----- Task input -----
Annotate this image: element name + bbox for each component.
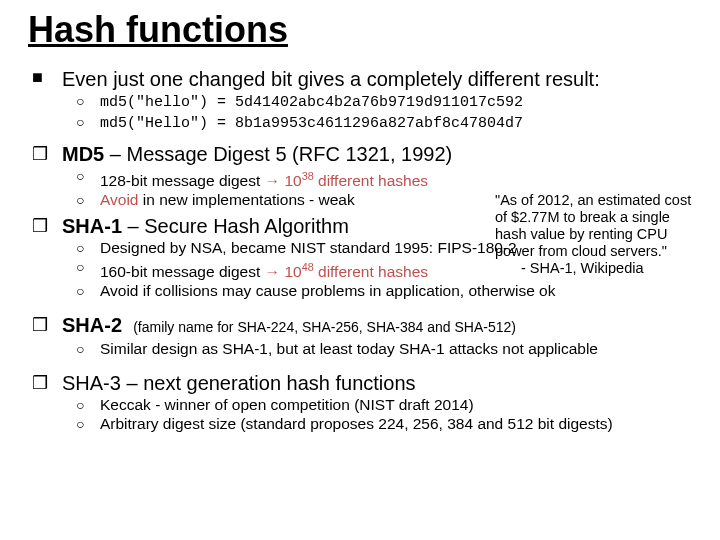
intro-bullet: ■ Even just one changed bit gives a comp… [28, 68, 692, 90]
circle-bullet-icon: ○ [76, 92, 100, 110]
square-bullet-icon: ■ [28, 66, 62, 88]
arrow-icon: → [265, 263, 281, 280]
sha2-point-1: ○ Similar design as SHA-1, but at least … [76, 340, 692, 358]
sha3-point-2: ○ Arbitrary digest size (standard propos… [76, 415, 692, 433]
slide-title: Hash functions [28, 10, 692, 50]
intro-text: Even just one changed bit gives a comple… [62, 68, 600, 90]
intro-example-2: ○ md5("Hello") = 8b1a9953c4611296a827abf… [76, 113, 692, 133]
circle-bullet-icon: ○ [76, 258, 100, 276]
circle-bullet-icon: ○ [76, 113, 100, 131]
slide: Hash functions ■ Even just one changed b… [0, 0, 720, 540]
md5-point-1: ○ 128-bit message digest → 1038 differen… [76, 167, 692, 190]
sha1-name: SHA-1 [62, 215, 122, 237]
quote-box: "As of 2012, an estimated cost of $2.77M… [495, 192, 700, 277]
circle-bullet-icon: ○ [76, 282, 100, 300]
sha1-desc: – Secure Hash Algorithm [122, 215, 349, 237]
circle-bullet-icon: ○ [76, 191, 100, 209]
hollow-square-icon: ❒ [28, 314, 62, 336]
sha2-note: (family name for SHA-224, SHA-256, SHA-3… [133, 319, 516, 335]
quote-attribution: - SHA-1, Wikipedia [495, 260, 700, 277]
sha3-heading: ❒ SHA-3 – next generation hash functions [28, 372, 692, 394]
circle-bullet-icon: ○ [76, 239, 100, 257]
quote-body: "As of 2012, an estimated cost of $2.77M… [495, 192, 700, 260]
sha3-point-1: ○ Keccak - winner of open competition (N… [76, 396, 692, 414]
sha2-heading: ❒ SHA-2 (family name for SHA-224, SHA-25… [28, 314, 692, 338]
md5-example-1: md5("hello") = 5d41402abc4b2a76b9719d911… [100, 94, 523, 111]
sha3-desc: SHA-3 – next generation hash functions [62, 372, 416, 394]
circle-bullet-icon: ○ [76, 340, 100, 358]
sha1-point-3: ○ Avoid if collisions may cause problems… [76, 282, 692, 300]
md5-heading: ❒ MD5 – Message Digest 5 (RFC 1321, 1992… [28, 143, 692, 165]
md5-name: MD5 [62, 143, 104, 165]
arrow-icon: → [265, 172, 281, 189]
md5-desc: – Message Digest 5 (RFC 1321, 1992) [104, 143, 452, 165]
hollow-square-icon: ❒ [28, 372, 62, 394]
circle-bullet-icon: ○ [76, 396, 100, 414]
hollow-square-icon: ❒ [28, 215, 62, 237]
hollow-square-icon: ❒ [28, 143, 62, 165]
md5-example-2: md5("Hello") = 8b1a9953c4611296a827abf8c… [100, 115, 523, 132]
circle-bullet-icon: ○ [76, 415, 100, 433]
circle-bullet-icon: ○ [76, 167, 100, 185]
intro-example-1: ○ md5("hello") = 5d41402abc4b2a76b9719d9… [76, 92, 692, 112]
sha2-name: SHA-2 [62, 314, 122, 336]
-----
Work item: Every record must be returned exactly. Leave its pictures out.

Response:
Annotate this image: element name + bbox for each component.
intro-bullet: ■ Even just one changed bit gives a comp… [28, 68, 692, 90]
circle-bullet-icon: ○ [76, 92, 100, 110]
square-bullet-icon: ■ [28, 66, 62, 88]
arrow-icon: → [265, 263, 281, 280]
sha2-point-1: ○ Similar design as SHA-1, but at least … [76, 340, 692, 358]
sha3-point-2: ○ Arbitrary digest size (standard propos… [76, 415, 692, 433]
slide-title: Hash functions [28, 10, 692, 50]
intro-text: Even just one changed bit gives a comple… [62, 68, 600, 90]
intro-example-2: ○ md5("Hello") = 8b1a9953c4611296a827abf… [76, 113, 692, 133]
circle-bullet-icon: ○ [76, 258, 100, 276]
circle-bullet-icon: ○ [76, 113, 100, 131]
slide: Hash functions ■ Even just one changed b… [0, 0, 720, 540]
md5-point-1: ○ 128-bit message digest → 1038 differen… [76, 167, 692, 190]
sha1-name: SHA-1 [62, 215, 122, 237]
quote-box: "As of 2012, an estimated cost of $2.77M… [495, 192, 700, 277]
circle-bullet-icon: ○ [76, 282, 100, 300]
sha1-desc: – Secure Hash Algorithm [122, 215, 349, 237]
circle-bullet-icon: ○ [76, 191, 100, 209]
hollow-square-icon: ❒ [28, 314, 62, 336]
sha2-note: (family name for SHA-224, SHA-256, SHA-3… [133, 319, 516, 335]
quote-attribution: - SHA-1, Wikipedia [495, 260, 700, 277]
sha3-heading: ❒ SHA-3 – next generation hash functions [28, 372, 692, 394]
circle-bullet-icon: ○ [76, 239, 100, 257]
quote-body: "As of 2012, an estimated cost of $2.77M… [495, 192, 700, 260]
sha3-point-1: ○ Keccak - winner of open competition (N… [76, 396, 692, 414]
sha2-heading: ❒ SHA-2 (family name for SHA-224, SHA-25… [28, 314, 692, 338]
md5-example-1: md5("hello") = 5d41402abc4b2a76b9719d911… [100, 94, 523, 111]
sha3-desc: SHA-3 – next generation hash functions [62, 372, 416, 394]
circle-bullet-icon: ○ [76, 340, 100, 358]
sha1-point-3: ○ Avoid if collisions may cause problems… [76, 282, 692, 300]
md5-heading: ❒ MD5 – Message Digest 5 (RFC 1321, 1992… [28, 143, 692, 165]
md5-name: MD5 [62, 143, 104, 165]
arrow-icon: → [265, 172, 281, 189]
md5-desc: – Message Digest 5 (RFC 1321, 1992) [104, 143, 452, 165]
hollow-square-icon: ❒ [28, 372, 62, 394]
circle-bullet-icon: ○ [76, 396, 100, 414]
hollow-square-icon: ❒ [28, 215, 62, 237]
hollow-square-icon: ❒ [28, 143, 62, 165]
md5-example-2: md5("Hello") = 8b1a9953c4611296a827abf8c… [100, 115, 523, 132]
circle-bullet-icon: ○ [76, 415, 100, 433]
circle-bullet-icon: ○ [76, 167, 100, 185]
intro-example-1: ○ md5("hello") = 5d41402abc4b2a76b9719d9… [76, 92, 692, 112]
sha2-name: SHA-2 [62, 314, 122, 336]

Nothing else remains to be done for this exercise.